Las complicaciones más comunes son:

-Infecciones en la piel. El rascado continuo puede romper la piel y provocar grietas donde bacterias y virus tienen la posibilidad de acceder. Es quizá la complicación más frecuente.

-Piel escamosa con comezón crónica. A veces, el rascar una zona produce comezón más intensa y la acción se convierte en un hábito que ocasiona una piel decolorada y más gruesa.

-Asma y rinitis alérgica. Algunas personas padecen dermatitis atópica antes de desarrollar estos padecimientos.

-Dermatitis alérgica por contacto. Las sustancias aplicadas para tratar la dermatitis atópica pueden ocasionar una reacción alérgica.

-Dificultad para conciliar el sueño, debido a la comezón y la necesidad de rascarse.

-Problemas oculares. La comezón en la zona cercana a los ojos puede inflamar los párpados e incluso derivar en conjuntivitis.

-Dermatitis irritante de las manos. Se presenta principalmente en los trabajadores de la salud (enfermeros, dermatólogos, etcétera) cuyas manos están frecuentemente en contacto con sustancias agresivas presentes en jabones, desinfectantes y otros.

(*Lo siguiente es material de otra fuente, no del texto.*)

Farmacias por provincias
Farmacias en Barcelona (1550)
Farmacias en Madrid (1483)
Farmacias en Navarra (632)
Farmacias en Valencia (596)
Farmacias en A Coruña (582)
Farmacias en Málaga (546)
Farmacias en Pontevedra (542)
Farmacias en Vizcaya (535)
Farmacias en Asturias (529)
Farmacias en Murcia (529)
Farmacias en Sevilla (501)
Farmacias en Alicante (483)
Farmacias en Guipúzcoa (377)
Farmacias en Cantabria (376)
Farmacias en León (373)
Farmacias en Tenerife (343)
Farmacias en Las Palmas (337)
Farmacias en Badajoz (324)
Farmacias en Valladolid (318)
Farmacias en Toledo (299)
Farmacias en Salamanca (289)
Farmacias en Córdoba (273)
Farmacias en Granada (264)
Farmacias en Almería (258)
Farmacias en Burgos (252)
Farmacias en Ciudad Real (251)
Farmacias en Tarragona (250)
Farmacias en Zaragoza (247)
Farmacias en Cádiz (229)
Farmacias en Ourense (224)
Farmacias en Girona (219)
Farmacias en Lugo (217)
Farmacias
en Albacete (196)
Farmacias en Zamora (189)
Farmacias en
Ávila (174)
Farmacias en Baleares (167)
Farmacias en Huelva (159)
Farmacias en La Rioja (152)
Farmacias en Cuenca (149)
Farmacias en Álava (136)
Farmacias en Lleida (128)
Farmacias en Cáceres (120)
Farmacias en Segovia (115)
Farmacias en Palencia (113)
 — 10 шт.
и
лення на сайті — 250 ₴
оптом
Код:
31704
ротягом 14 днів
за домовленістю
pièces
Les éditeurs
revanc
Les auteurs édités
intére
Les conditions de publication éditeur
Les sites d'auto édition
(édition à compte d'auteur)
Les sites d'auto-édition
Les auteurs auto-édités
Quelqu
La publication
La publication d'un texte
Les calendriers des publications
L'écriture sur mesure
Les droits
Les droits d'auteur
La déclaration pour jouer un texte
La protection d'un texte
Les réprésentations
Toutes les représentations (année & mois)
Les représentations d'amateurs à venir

Elementos que pueden empeorar una dermatitis atópica son: jabones, detergentes, ácaros del polvo, caspa de animales, reacciones alérgicas a algunos alimentos (huevos, cacahuates, trigo, leche, pescado y soya), cambios climáticos bruscos y estrés.

Diagnóstico

Por su apariencia y síntomas, generalmente la dermatitis atópica no requiere pruebas de laboratorio para ser detectada y diagnosticada. Los médicos se dan cuenta de que alguien tiene este padecimiento por medio de un examen físico y el historial médico del paciente. Durante la consulta, el experto hace preguntas sobre los hábitos y el tipo, frecuencia y gravedad de los síntomas. Como es un padecimiento a menudo hereditario, no es raro que se cuestione la salud de los familiares.

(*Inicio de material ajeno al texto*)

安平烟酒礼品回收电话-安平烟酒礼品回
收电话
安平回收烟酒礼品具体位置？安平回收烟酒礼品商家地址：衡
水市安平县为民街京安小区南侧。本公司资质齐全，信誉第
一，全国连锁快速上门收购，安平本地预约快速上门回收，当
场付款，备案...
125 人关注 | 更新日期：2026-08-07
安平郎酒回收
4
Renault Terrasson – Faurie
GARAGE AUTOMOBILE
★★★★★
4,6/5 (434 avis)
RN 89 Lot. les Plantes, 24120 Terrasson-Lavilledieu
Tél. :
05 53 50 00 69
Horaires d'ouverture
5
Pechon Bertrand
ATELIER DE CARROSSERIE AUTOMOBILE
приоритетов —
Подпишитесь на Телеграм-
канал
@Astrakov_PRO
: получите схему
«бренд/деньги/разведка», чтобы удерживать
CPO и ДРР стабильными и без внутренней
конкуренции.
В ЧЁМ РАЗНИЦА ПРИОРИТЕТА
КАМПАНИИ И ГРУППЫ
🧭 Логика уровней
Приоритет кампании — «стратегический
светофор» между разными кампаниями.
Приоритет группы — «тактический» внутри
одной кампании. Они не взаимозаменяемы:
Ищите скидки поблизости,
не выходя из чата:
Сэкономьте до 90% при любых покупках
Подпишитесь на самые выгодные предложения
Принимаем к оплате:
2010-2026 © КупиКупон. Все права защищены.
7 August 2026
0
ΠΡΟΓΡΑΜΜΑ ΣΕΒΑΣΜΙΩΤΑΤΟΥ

Para confirmar la dermatitis, o si la persona presenta otros síntomas de alergia, es probable que se realice una prueba cutánea para determinar las sustancias que podrían desencadenar la erupción.

Tratamiento médico

No existe cura pero puede controlarse con tratamiento médico.

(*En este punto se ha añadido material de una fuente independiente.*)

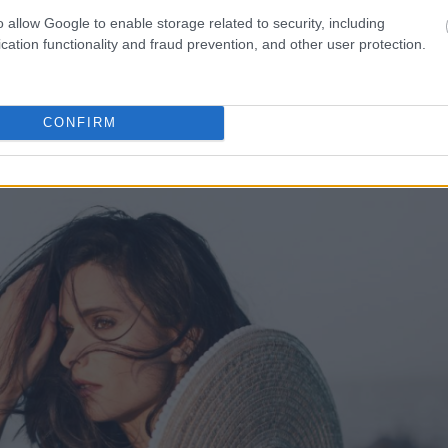
o allow Google to enable storage related to security, including
cation functionality and fraud prevention, and other user protection.
CONFIRM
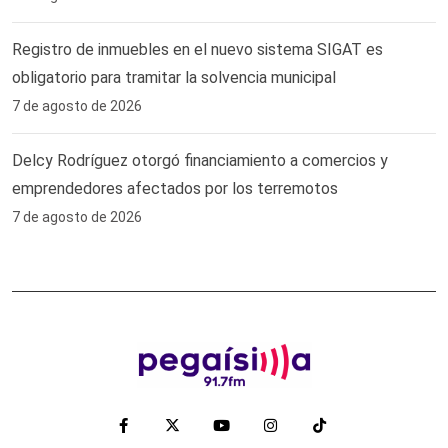
Registro de inmuebles en el nuevo sistema SIGAT es
obligatorio para tramitar la solvencia municipal
7 de agosto de 2026
Delcy Rodríguez otorgó financiamiento a comercios y
emprendedores afectados por los terremotos
7 de agosto de 2026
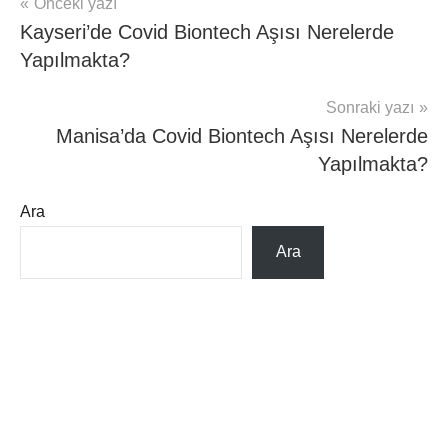
Yazı
Önceki yazı
mhrs
Kayseri’de Covid Biontech Aşısı Nerelerde
gezinmesi
Yapılmakta?
Sonraki yazı
Manisa’da Covid Biontech Aşısı Nerelerde
Yapılmakta?
Ara
Ara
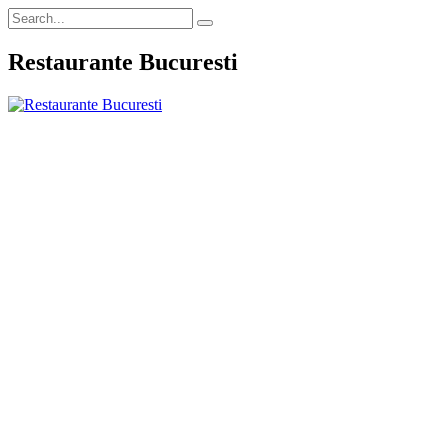
Restaurante Bucuresti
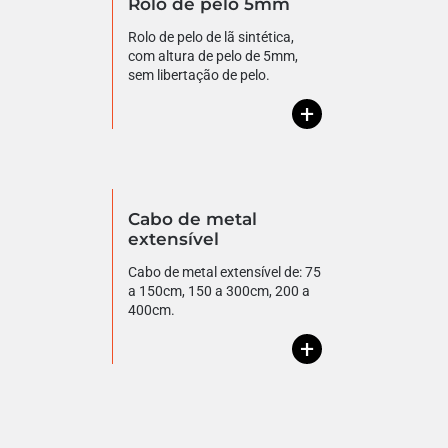
Rolo de pelo 5mm
Rolo de pelo de lã sintética,
com altura de pelo de 5mm,
sem libertação de pelo.
+
Cabo de metal
extensível
Cabo de metal extensível de: 75
a 150cm, 150 a 300cm, 200 a
400cm.
+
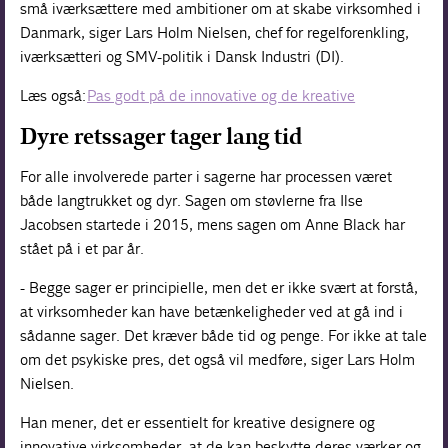
små iværksættere med ambitioner om at skabe virksomhed i
Danmark, siger Lars Holm Nielsen, chef for regelforenkling,
iværksætteri og SMV-politik i Dansk Industri (DI).
Læs også:
Pas godt på de innovative og de kreative
Dyre retssager tager lang tid
For alle involverede parter i sagerne har processen været
både langtrukket og dyr. Sagen om støvlerne fra Ilse
Jacobsen startede i 2015, mens sagen om Anne Black har
stået på i et par år.
- Begge sager er principielle, men det er ikke svært at forstå,
at virksomheder kan have betænkeligheder ved at gå ind i
sådanne sager. Det kræver både tid og penge. For ikke at tale
om det psykiske pres, det også vil medføre, siger Lars Holm
Nielsen.
Han mener, det er essentielt for kreative designere og
innovative virksomheder, at de kan beskytte deres værker og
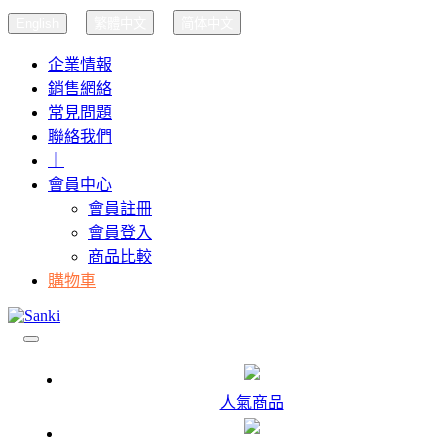
English
繁體中文
简体中文
企業情報
銷售網絡
常見問題
聯絡我們
｜
會員中心
會員註冊
會員登入
商品比較
購物車
人氣商品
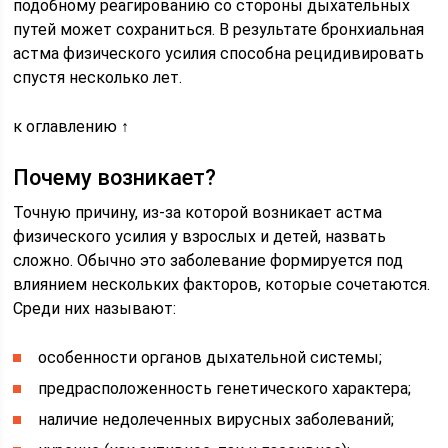
подобному реагированию со стороны дыхательных
путей может сохраниться. В результате бронхиальная
астма физического усилия способна рецидивировать
спустя несколько лет.
к оглавлению ↑
Почему возникает?
Точную причину, из-за которой возникает астма
физического усилия у взрослых и детей, назвать
сложно. Обычно это заболевание формируется под
влиянием нескольких факторов, которые сочетаются.
Среди них называют:
особенности органов дыхательной системы;
предрасположенность генетического характера;
наличие недолеченных вирусных заболеваний;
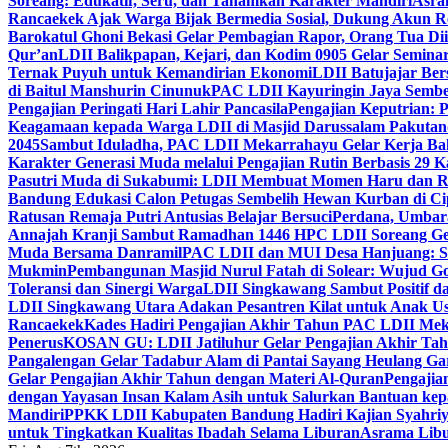
Soreang: Edukatif, Seru, dan Tanamkan Karakter Mandiri
Asra
Rancaekek Ajak Warga Bijak Bermedia Sosial, Dukung Akun 
Barokatul Ghoni Bekasi Gelar Pembagian Rapor, Orang Tua Dii
Qur’an
LDII Balikpapan, Kejari, dan Kodim 0905 Gelar Seminar
Ternak Puyuh untuk Kemandirian Ekonomi
LDII Batujajar Be
di Baitul Manshurin Cinunuk
PAC LDII Kayuringin Jaya Sembe
Pengajian Peringati Hari Lahir Pancasila
Pengajian Keputrian:
Keagamaan kepada Warga LDII di Masjid Darussalam Pakuta
2045
Sambut Iduladha, PAC LDII Mekarrahayu Gelar Kerja Bak
Karakter Generasi Muda melalui Pengajian Rutin Berbasis 29 
Pasutri Muda di Sukabumi: LDII Membuat Momen Haru dan Ro
Bandung Edukasi Calon Petugas Sembelih Hewan Kurban di Ci
Ratusan Remaja Putri Antusias Belajar Bersuci
Perdana, Umbar
Annajah Kranji Sambut Ramadhan 1446 H
PC LDII Soreang Ge
Muda Bersama Danramil
PAC LDII dan MUI Desa Hanjuang: Si
Mukmin
Pembangunan Masjid Nurul Fatah di Solear: Wujud G
Toleransi dan Sinergi Warga
LDII Singkawang Sambut Positif d
LDII Singkawang Utara Adakan Pesantren Kilat untuk Anak Us
Rancaekek
Kades Hadiri Pengajian Akhir Tahun PAC LDII Me
Penerus
KOSAN GU: LDII Jatiluhur Gelar Pengajian Akhir Tah
Pangalengan Gelar Tadabur Alam di Pantai Sayang Heulang Ga
Gelar Pengajian Akhir Tahun dengan Materi Al-Quran
Pengajia
dengan Yayasan Insan Kalam Asih untuk Salurkan Bantuan ke
Mandiri
PPKK LDII Kabupaten Bandung Hadiri Kajian Syahri
untuk Tingkatkan Kualitas Ibadah Selama Liburan
Asrama Libu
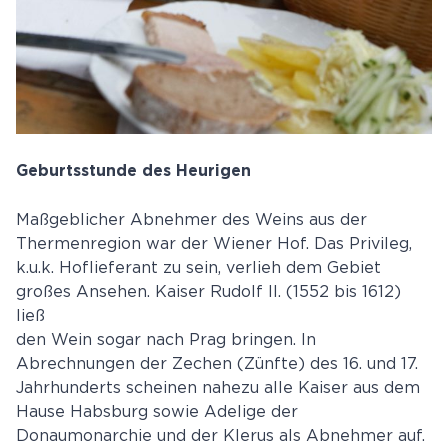
Geburtsstunde des Heurigen
Maßgeblicher Abnehmer des Weins aus der
Thermenregion war der Wiener Hof. Das Privileg,
k.u.k. Hoflieferant zu sein, verlieh dem Gebiet
großes Ansehen. Kaiser Rudolf II. (1552 bis 1612)
ließ
den Wein sogar nach Prag bringen. In
Abrechnungen der Zechen (Zünfte) des 16. und 17.
Jahrhunderts scheinen nahezu alle Kaiser aus dem
Hause Habsburg sowie Adelige der
Donaumonarchie und der Klerus als Abnehmer auf.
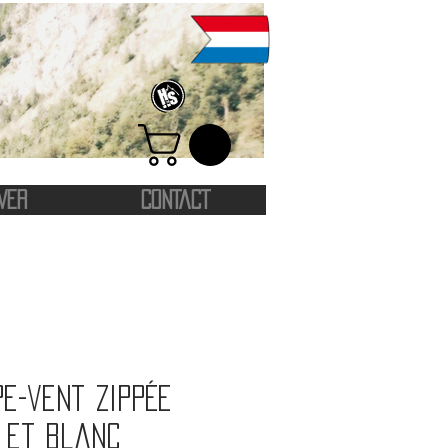
VER
CONTACT
e-vent zippée
 et blanc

No existe cura para la dermatitis atópica, pero con un tratamiento médico adecuado los síntomas pueden ser controlados. Por lo regular, el objetivo es reducir la comezón y la inflamación para que la persona reduzca el acto de rascarse y así la piel no se infecte ni empeore su apariencia. Para ello, se recetan medicamentos contra el picor, y cremas o ungüentos emolientes que ayudan a hidratar la piel. Los corticosteroides se emplean a menudo, ya sea solo durante los brotes o de forma permanente, en función de la gravedad de la dermatitis.

Los antihistamínicos orales, en forma de pastillas, cápsulas, etc., son recetados cuando la comezón es intensa, pero suelen provocar sueño. Por otra parte, los medicamentos inhibidores de la calcineurina controlan el picor y los brotes en general, pero no se recetan a menos que el afectado no tolere otros medicamentos o estos no le hayan funcionado.

Uno aspecto básico de cualquier tratamiento es evitar toda sustancia que desencadena los brotes, previa identificación de los mismos. Además, es importante evitar el estrés y la fatiga.

Remedios caseros

En casa, el afectado puede poner en práctica lo siguiente:

-Bañarse en agua tibia. Si se tiene bañera, añadir media taza de lejía por 151 litros de agua y remojar el cuerpo durante unos 10-15 minutos ayuda a reducir las bacterias en la piel.

-Aplicar compresas frías y húmedas sobre las erupciones.

-Cortar bien las uñas para evitar arañazos y sangrados al rascarse.